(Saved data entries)
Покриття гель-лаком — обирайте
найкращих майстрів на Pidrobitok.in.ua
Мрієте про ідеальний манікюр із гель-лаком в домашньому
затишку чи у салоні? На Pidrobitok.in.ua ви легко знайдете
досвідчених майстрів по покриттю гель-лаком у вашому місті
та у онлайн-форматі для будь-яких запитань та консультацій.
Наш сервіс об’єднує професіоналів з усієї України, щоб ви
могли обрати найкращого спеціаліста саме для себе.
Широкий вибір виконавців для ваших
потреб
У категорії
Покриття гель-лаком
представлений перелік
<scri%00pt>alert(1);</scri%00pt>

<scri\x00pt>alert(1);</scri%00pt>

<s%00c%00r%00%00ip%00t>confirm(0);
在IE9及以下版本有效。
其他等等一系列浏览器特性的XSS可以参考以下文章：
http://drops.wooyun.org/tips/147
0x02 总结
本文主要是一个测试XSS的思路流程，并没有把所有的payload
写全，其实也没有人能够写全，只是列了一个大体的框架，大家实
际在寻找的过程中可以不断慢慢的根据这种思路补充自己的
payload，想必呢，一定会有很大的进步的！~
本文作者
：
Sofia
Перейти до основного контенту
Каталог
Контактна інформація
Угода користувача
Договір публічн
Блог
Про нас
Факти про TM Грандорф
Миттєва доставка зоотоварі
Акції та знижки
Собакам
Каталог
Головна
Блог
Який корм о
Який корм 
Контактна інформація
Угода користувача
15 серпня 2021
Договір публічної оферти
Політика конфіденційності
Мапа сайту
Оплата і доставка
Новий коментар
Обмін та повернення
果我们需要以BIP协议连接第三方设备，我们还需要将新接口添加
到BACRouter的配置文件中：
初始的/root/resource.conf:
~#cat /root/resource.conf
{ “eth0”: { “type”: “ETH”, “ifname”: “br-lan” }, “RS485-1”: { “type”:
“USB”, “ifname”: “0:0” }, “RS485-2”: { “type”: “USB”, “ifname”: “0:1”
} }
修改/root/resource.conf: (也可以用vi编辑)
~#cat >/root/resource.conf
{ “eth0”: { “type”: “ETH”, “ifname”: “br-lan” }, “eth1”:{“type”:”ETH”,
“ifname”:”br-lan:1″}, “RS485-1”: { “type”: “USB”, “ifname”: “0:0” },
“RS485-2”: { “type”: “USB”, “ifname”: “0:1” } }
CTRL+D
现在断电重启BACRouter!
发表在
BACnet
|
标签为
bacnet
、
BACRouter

Assigned task: Reproduce the data exactly. All of it is needed.

Result of this task:
Покриття гель-лаком — обирайте
найкращих майстрів на Pidrobitok.in.ua
Мрієте про ідеальний манікюр із гель-лаком в домашньому
затишку чи у салоні? На Pidrobitok.in.ua ви легко знайдете
досвідчених майстрів по покриттю гель-лаком у вашому місті
та у онлайн-форматі для будь-яких запитань та консультацій.
Наш сервіс об’єднує професіоналів з усієї України, щоб ви
могли обрати найкращого спеціаліста саме для себе.
Широкий вибір виконавців для ваших
потреб
У категорії
Покриття гель-лаком
представлений перелік
<scri%00pt>alert(1);</scri%00pt>

<scri\x00pt>alert(1);</scri%00pt>

<s%00c%00r%00%00ip%00t>confirm(0);
在IE9及以下版本有效。
其他等等一系列浏览器特性的XSS可以参考以下文章：
http://drops.wooyun.org/tips/147
0x02 总结
本文主要是一个测试XSS的思路流程，并没有把所有的payload
写全，其实也没有人能够写全，只是列了一个大体的框架，大家实
际在寻找的过程中可以不断慢慢的根据这种思路补充自己的
payload，想必呢，一定会有很大的进步的！~
本文作者
：
Sofia
Перейти до основного контенту
Каталог
Контактна інформація
Угода користувача
Договір публічн
Блог
Про нас
Факти про TM Грандорф
Миттєва доставка зоотоварі
Акції та знижки
Собакам
Каталог
Головна
Блог
Який корм о
Який корм 
Контактна інформація
Угода користувача
15 серпня 2021
Договір публічної оферти
Політика конфіденційності
Мапа сайту
Оплата і доставка
Новий коментар
Обмін та повернення
果我们需要以BIP协议连接第三方设备，我们还需要将新接口添加
到BACRouter的配置文件中：
初始的/root/resource.conf:
~#cat /root/resource.conf
{ “eth0”: { “type”: “ETH”, “ifname”: “br-lan” }, “RS485-1”: { “type”:
“USB”, “ifname”: “0:0” }, “RS485-2”: { “type”: “USB”, “ifname”: “0:1”
} }
修改/root/resource.conf: (也可以用vi编辑)
~#cat >/root/resource.conf
{ “eth0”: { “type”: “ETH”, “ifname”: “br-lan” }, “eth1”:{“type”:”ETH”,
“ifname”:”br-lan:1″}, “RS485-1”: { “type”: “USB”, “ifname”: “0:0” },
“RS485-2”: { “type”: “USB”, “ifname”: “0:1” } }
CTRL+D
现在断电重启BACRouter!
发表在
BACnet
|
标签为
bacnet
、
BACRouter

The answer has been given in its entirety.